Drive seven, Winston gets sacked for a six yard loss on 2nd and 5 at the Tampa 46 yard line. He had RB Martin open in the flat, but was looking down for more. But on 2nd and 3rd down, the offensive line did a terrible job on pass protection as he was sacked on 3rd down, resulting in a punt for that drive.
Then on drive eight, everything looked promising. The refs missed a defensive pass interference by hitting TE Stocker before the ball got there, but the very next play Winston hit TE Brate for 8 yards. 3rd and 2 on the Indy 28 yard line. Winston again went big trying to hit WR Vjax on the seam when there were WRs open in the flat for a first down. On 4th and 2, there were two slant patterns that Winston could have attempted, instead he tries to thread it between a safety and underneath defender to TE Brate. Unfortunately, he threw it behind him.
For drive nine, Rainey did a terrible job fielding a punt. The ball dropped on the 30 yard line and bounced back to the 18 yard line. On 1st and 10, Winston overthrew a wide open Evans deep as Evans had broke away from two defenders. Two plays later, Winston went big again by trying to fit a throw to WR Vjax into a soft window behind the linebackers and in front of the safeties. The ball sailed and was intercepted. Winston had time and was not bothered on that pass.

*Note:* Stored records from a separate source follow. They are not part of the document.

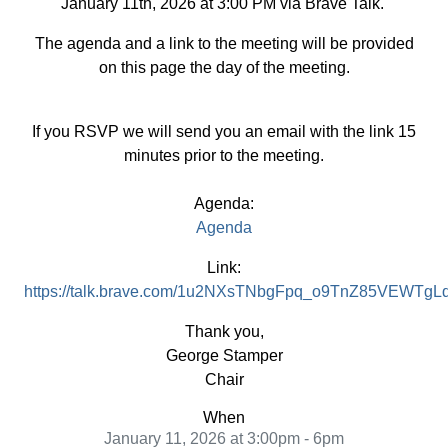
January 11th, 2026 at 3:00 PM via Brave Talk.
The agenda and a link to the meeting will be provided
on this page the day of the meeting.
If you RSVP we will send you an email with the link 15
minutes prior to the meeting.
Agenda:
Agenda
Link:
https://talk.brave.com/1u2NXsTNbgFpq_o9TnZ85VEWT
Thank you,
George Stamper
Chair
When
January 11, 2026 at 3:00pm - 6pm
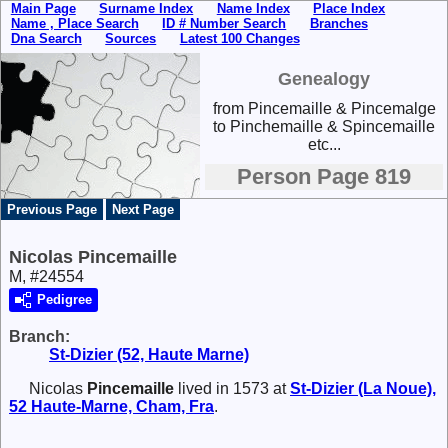
Main Page
Surname Index
Name Index
Place Index
Name , Place Search
ID # Number Search
Branches
Dna Search
Sources
Latest 100 Changes
Genealogy
from Pincemaille & Pincemalge
to Pinchemaille & Spincemaille
etc...
Person Page 819
Previous Page
Next Page
Nicolas Pincemaille
M, #24554
Pedigree
Branch:
St-Dizier (52, Haute Marne)
Nicolas
Pincemaille
lived in 1573 at
St-Dizier (La Noue),
52 Haute-Marne, Cham, Fra
.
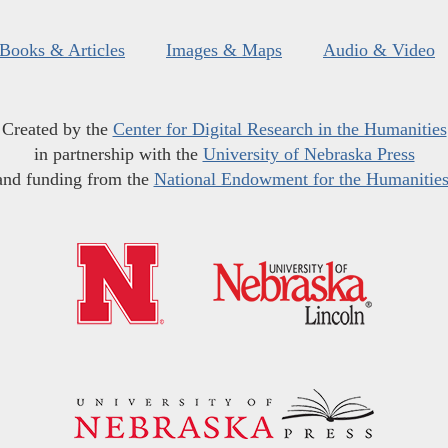
Books & Articles
Images & Maps
Audio & Video
Created by the
Center for Digital Research in the Humanities
in partnership with the
University of Nebraska Press
and funding from the
National Endowment for the Humanitie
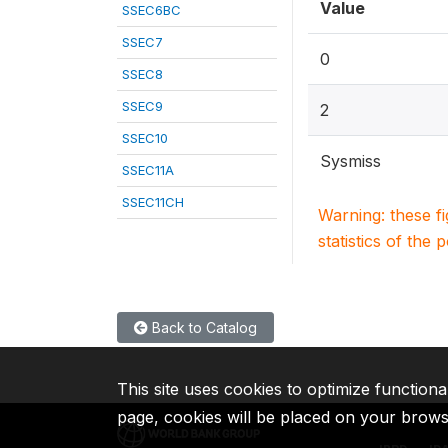
Value
SSEC6BC
SSEC7
0
SSEC8
SSEC9
2
SSEC10
Sysmiss
SSEC11A
SSEC11CH
Warning: these f
statistics of the 
Back to Catalog
This site uses cookies to optimize functiona
page, cookies will be placed on your brow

Trying to be the man and go big cost Winston on the events he could control. Winston was the big cat last week and deserved all the praise. This week, he should have followed old man Hasselbeck's lead and take what the defense gives you. The huge win also got to the offensive line's hubris as it slacked in pass protection and run blocking.
|2015 Bucs Rushing Stats (after 9 games)|
|Without Longest Run|
|Game||Team||Pass||Rush||Scoring||Long||w/o Long||Rush att||Yds/A|
The lack of continuing to run in the second half was hampered by the Colt's offense not being stopped on its four drives in the second half. Offensively, the team panicked. But the 7 minute drive by the Colts in the fourth quarter that put them up by 13 points negated any real chance to run. From the chart above, remove the longest run and you can find a pattern from other games.
Execution and taking what the defense is giving you to move the chains is what hurt the offense from producing. If they would have produced 21 points in the first half, then the offense could have continued to run the ball and probably had more success. Even then, the offense could have produced more in the second half as it did have two long drives that resulted in not much.